More than 30 copyright infringement suits have been filed against Houghton Mifflin Harcourt in the past five years after photographers, artists, and photo agencies learned that HMH had been violating the terms of its licensing agreement, reports PDNOnline.
The textbook publisher had signed licenses limiting the usage of photographs and other media to 40,000 copies, then used the images in print runs of a million or more copies without paying the creators any more—or even notifying them of the change.
Attorney Chris Seidman of Harmon & Seidman LLC has represented most of the plaintiffs and won settlements for about 20 of them.
“The scheme that Houghton employed was to license for the lowest amount it thought it could get away with, and then print whatever it wanted,” Seidman told PDN Online.
In a response to one of the infringement claims, a HMH senior executive told the court that the 40,000-copy limit “became a sort of boilerplate number” and “just an industry convention” that didn’t limit HMH to anything at all.
The judge called that argument “nonsense.”
Then HMH said that all it owed in that case was the price difference between the 40,000-copy license and the 1 million-copy license.
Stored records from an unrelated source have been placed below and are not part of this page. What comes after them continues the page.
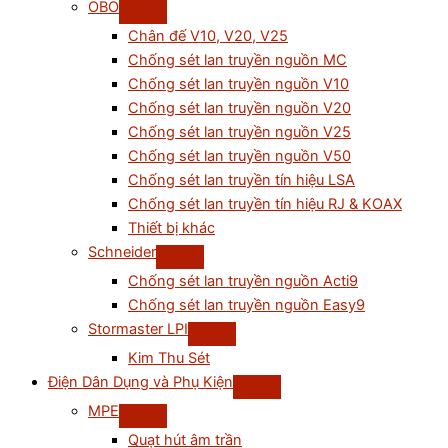
OBO
Chân đế V10, V20, V25
Chống sét lan truyền nguồn MC
Chống sét lan truyền nguồn V10
Chống sét lan truyền nguồn V20
Chống sét lan truyền nguồn V25
Chống sét lan truyền nguồn V50
Chống sét lan truyền tín hiệu LSA
Chống sét lan truyền tín hiệu RJ & KOAX
Thiết bị khác
Schneider
Chống sét lan truyền nguồn Acti9
Chống sét lan truyền nguồn Easy9
Stormaster LPI
Kim Thu Sét
Điện Dân Dụng và Phụ Kiện
MPE
Quạt hút âm trần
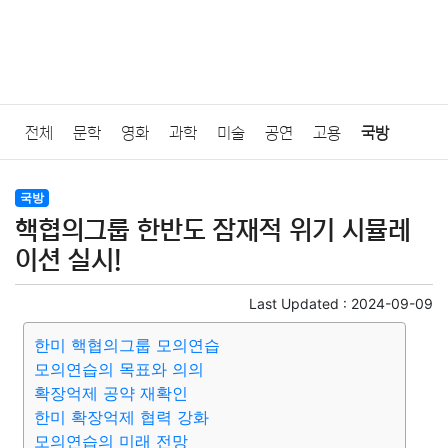
전체
문학
영화
과학
미술
공연
고용
국방
법률
음악
드라마
보험
연예인
만화
환경
보건
국방
핵협의그룹 한반도 잠재적 위기 시뮬레
질병
가요
방송
일상
주식
암호화폐
블록체인
이션 실시!
결혼
육아
반려동물
패션
미용
증권
인테리어
Last Updated :
2024-09-09
한미 핵협의그룹 모의연습
요리
상품리뷰
원예
금융
게임
스포츠
사진
모의연습의 목표와 의의
확장억제 공약 재확인
대출
자동차
취미
여행
맛집
IT
컴퓨터
기술
한미 확장억제 협력 강화
모의연습의 미래 전망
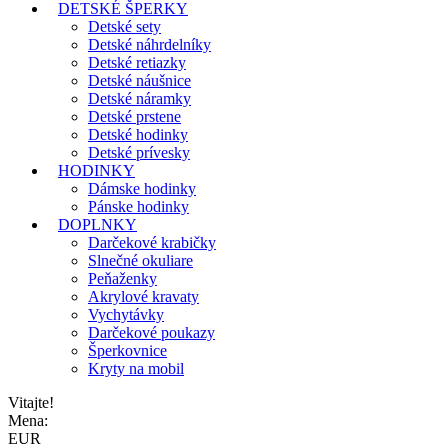
DETSKÉ ŠPERKY
Detské sety
Detské náhrdelníky
Detské retiazky
Detské náušnice
Detské náramky
Detské prstene
Detské hodinky
Detské prívesky
HODINKY
Dámske hodinky
Pánske hodinky
DOPLNKY
Darčekové krabičky
Slnečné okuliare
Peňaženky
Akrylové kravaty
Vychytávky
Darčekové poukazy
Šperkovnice
Kryty na mobil
Vitajte!
Mena:
EUR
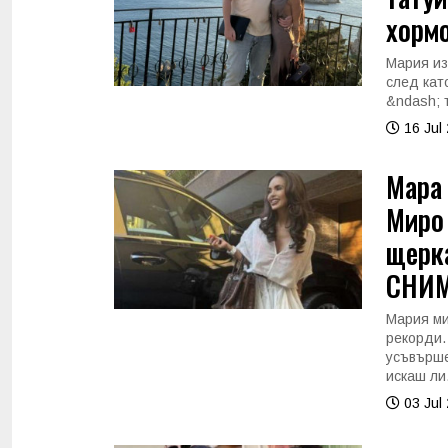
хорм
Мария из
след кат
&ndash; т
16 Jul
Мара 
Миро 
щерка
СНИМ
Мария ми
рекорди.
усъвърше
искаш ли.
03 Jul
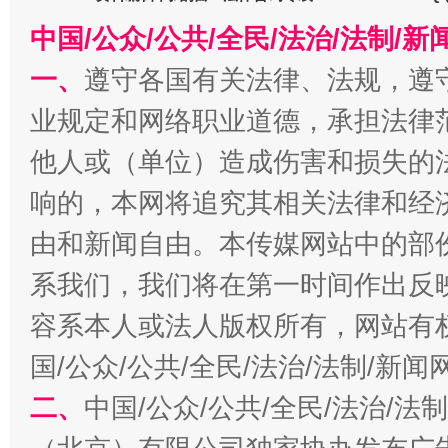
中国/公众/公共/全民/法治/法制/
一、
遵守各国有关法律、法规，遵
揭开“小金库”的免责幌子
业规定和网络职业道德，承担法律
他人或（单位）造成伤害和损失的
响的，本网将追究其相关法律和经
由和新闻自由。本传媒网站中的部
系我们，我们将在第一时间作出反
容系本人或法人版权所有，网站有
国/公众/公共/全民/法治/法制/新
受贿1.44亿！段成刚被判无期
从幼儿
二、
中国/公众/公共/全民/法治/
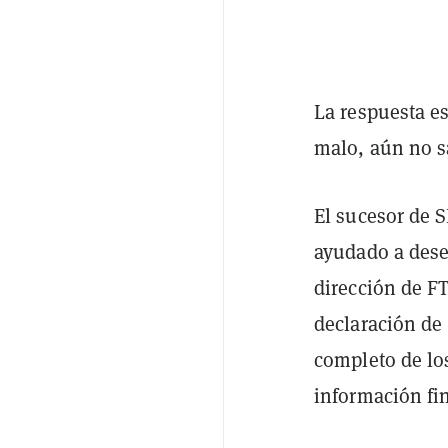
La respuesta e
malo, aún no s
El sucesor de S
ayudado a dese
dirección de F
declaración de 
completo de lo
información fin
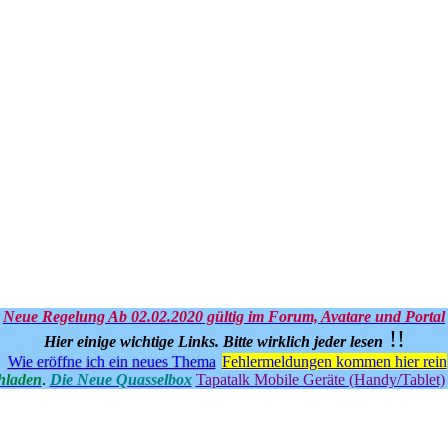
Neue Regelung Ab 02.02.2020 gültig im Forum, Avatare und Portal
!!
Hier einige wichtige Links.
Bitte wirklich jeder lesen
Wie eröffne ich ein neues Thema
Fehlermeldungen kommen hier rein
hladen
.
Die Neue Quasselbox
Tapatalk Mobile Geräte (Handy/Tablet)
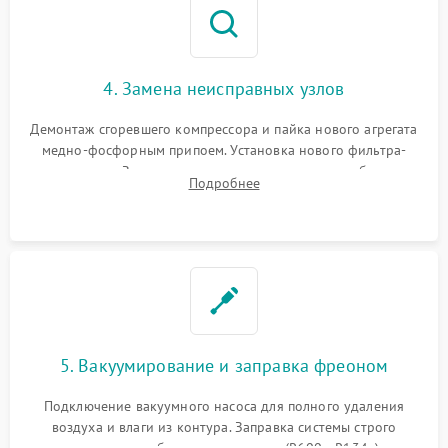
4. Замена неисправных узлов
Демонтаж сгоревшего компрессора и пайка нового агрегата
медно-фосфорным припоем. Установка нового фильтра-
осушителя. Замена изношенных вентиляторов обдува,
Подробнее
сломанных заслонок или поврежденных дверных петель.
5. Вакуумирование и заправка фреоном
Подключение вакуумного насоса для полного удаления
воздуха и влаги из контура. Заправка системы строго
дозированным объемом хладагента (R600a, R134a) по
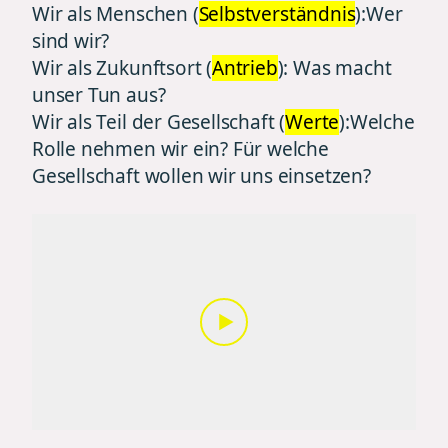
Wir als Menschen (
Selbstverständnis
):
Wer
sind wir?
Wir als Zukunftsort (
Antrieb
): Was macht
unser Tun aus?
Wir als Teil der Gesellschaft (
Werte
):
Welche
Rolle nehmen wir ein? Für welche
Gesellschaft wollen wir uns einsetzen?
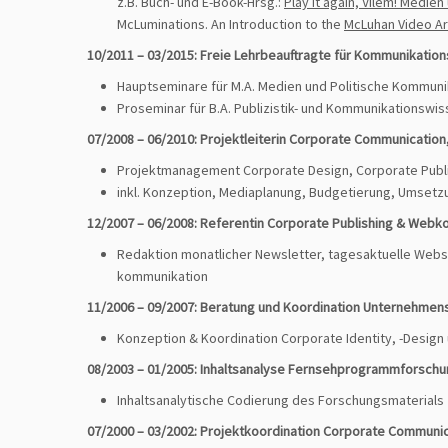
z.B. Buch- und E-Book-Hrsg.:
Play it again, Vilém! Medien
McLuminations. An Introduction to the
McLuhan Video Ar
10/2011 – 03/2015: Freie Lehrbeauftragte für Kommunikations
Hauptseminare für M.A. Medien und Politische Kommuni
Proseminar für B.A. Publizistik- und Kommunikations­wi
07/2008 – 06/2010: Projektleiterin Corporate Communication
Projektmanagement Corporate Design, Corporate Publi
inkl. Konzeption, Mediaplanung, Budgetierung, Umset
12/2007 – 06/2008: Referentin Corporate Publishing & Web
Redaktion monatlicher Newsletter, tagesaktuelle Webs
kommunikation
11/2006 – 09/2007: Beratung und Koordination Unternehme
Konzeption & Koordination Corporate Identity, -Design 
08/2003 – 01/2005: Inhaltsanalyse Fernsehprogrammforsch
Inhaltsanalytische Codierung des Forschungsmaterials
07/2000 – 03/2002: Projektkoordination Corporate Communi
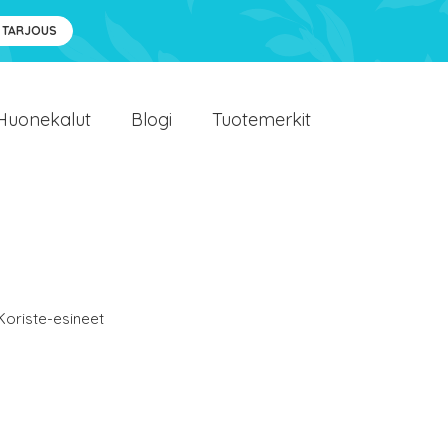
 TARJOUS
Huonekalut
Blogi
Tuotemerkit
Koriste-esineet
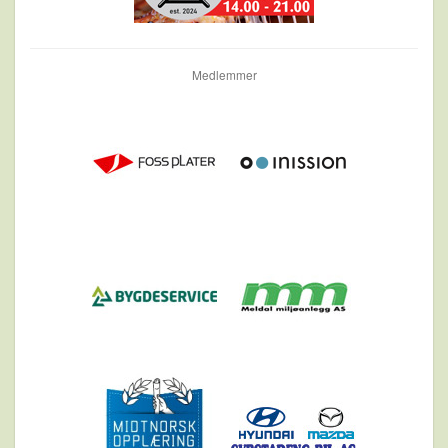
Medlemmer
“The judge also rejected the argument, ruling that HMH was liable for not only the license fee but damages in the form of its profits from the infringing publications. HMH’s response to that was that [the photographer]‘s pictures contributed nothing to the profits because they were insignificant and added no value to its publications.”
If that was the case, the judge said, why did you bother paying for them in the first place?
Incidentally, HMH has now changed its contract so that new contributors are agreeing to an unlimited license of their work. Watch what you sign.